**Extracted material**
- - -

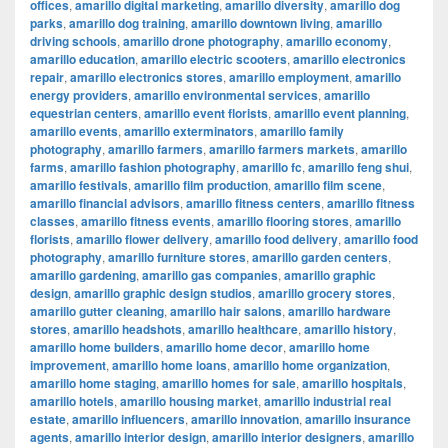
offices
,
amarillo digital marketing
,
amarillo diversity
,
amarillo dog
parks
,
amarillo dog training
,
amarillo downtown living
,
amarillo
driving schools
,
amarillo drone photography
,
amarillo economy
,
amarillo education
,
amarillo electric scooters
,
amarillo electronics
repair
,
amarillo electronics stores
,
amarillo employment
,
amarillo
energy providers
,
amarillo environmental services
,
amarillo
equestrian centers
,
amarillo event florists
,
amarillo event planning
,
amarillo events
,
amarillo exterminators
,
amarillo family
photography
,
amarillo farmers
,
amarillo farmers markets
,
amarillo
farms
,
amarillo fashion photography
,
amarillo fc
,
amarillo feng shui
,
amarillo festivals
,
amarillo film production
,
amarillo film scene
,
amarillo financial advisors
,
amarillo fitness centers
,
amarillo fitness
classes
,
amarillo fitness events
,
amarillo flooring stores
,
amarillo
florists
,
amarillo flower delivery
,
amarillo food delivery
,
amarillo food
photography
,
amarillo furniture stores
,
amarillo garden centers
,
amarillo gardening
,
amarillo gas companies
,
amarillo graphic
design
,
amarillo graphic design studios
,
amarillo grocery stores
,
amarillo gutter cleaning
,
amarillo hair salons
,
amarillo hardware
stores
,
amarillo headshots
,
amarillo healthcare
,
amarillo history
,
amarillo home builders
,
amarillo home decor
,
amarillo home
improvement
,
amarillo home loans
,
amarillo home organization
,
amarillo home staging
,
amarillo homes for sale
,
amarillo hospitals
,
amarillo hotels
,
amarillo housing market
,
amarillo industrial real
estate
,
amarillo influencers
,
amarillo innovation
,
amarillo insurance
agents
,
amarillo interior design
,
amarillo interior designers
,
amarillo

- - -

**What to work on**
Since the pictures are not wanted, give the material again exactly without them.

**Your solution**
offices
,
amarillo digital marketing
,
amarillo diversity
,
amarillo dog
parks
,
amarillo dog training
,
amarillo downtown living
,
amarillo
driving schools
,
amarillo drone photography
,
amarillo economy
,
amarillo education
,
amarillo electric scooters
,
amarillo electronics
repair
,
amarillo electronics stores
,
amarillo employment
,
amarillo
energy providers
,
amarillo environmental services
,
amarillo
equestrian centers
,
amarillo event florists
,
amarillo event planning
,
amarillo events
,
amarillo exterminators
,
amarillo family
photography
,
amarillo farmers
,
amarillo farmers markets
,
amarillo
farms
,
amarillo fashion photography
,
amarillo fc
,
amarillo feng shui
,
amarillo festivals
,
amarillo film production
,
amarillo film scene
,
amarillo financial advisors
,
amarillo fitness centers
,
amarillo fitness
classes
,
amarillo fitness events
,
amarillo flooring stores
,
amarillo
florists
,
amarillo flower delivery
,
amarillo food delivery
,
amarillo food
photography
,
amarillo furniture stores
,
amarillo garden centers
,
amarillo gardening
,
amarillo gas companies
,
amarillo graphic
design
,
amarillo graphic design studios
,
amarillo grocery stores
,
amarillo gutter cleaning
,
amarillo hair salons
,
amarillo hardware
stores
,
amarillo headshots
,
amarillo healthcare
,
amarillo history
,
amarillo home builders
,
amarillo home decor
,
amarillo home
improvement
,
amarillo home loans
,
amarillo home organization
,
amarillo home staging
,
amarillo homes for sale
,
amarillo hospitals
,
amarillo hotels
,
amarillo housing market
,
amarillo industrial real
estate
,
amarillo influencers
,
amarillo innovation
,
amarillo insurance
agents
,
amarillo interior design
,
amarillo interior designers
,
amarillo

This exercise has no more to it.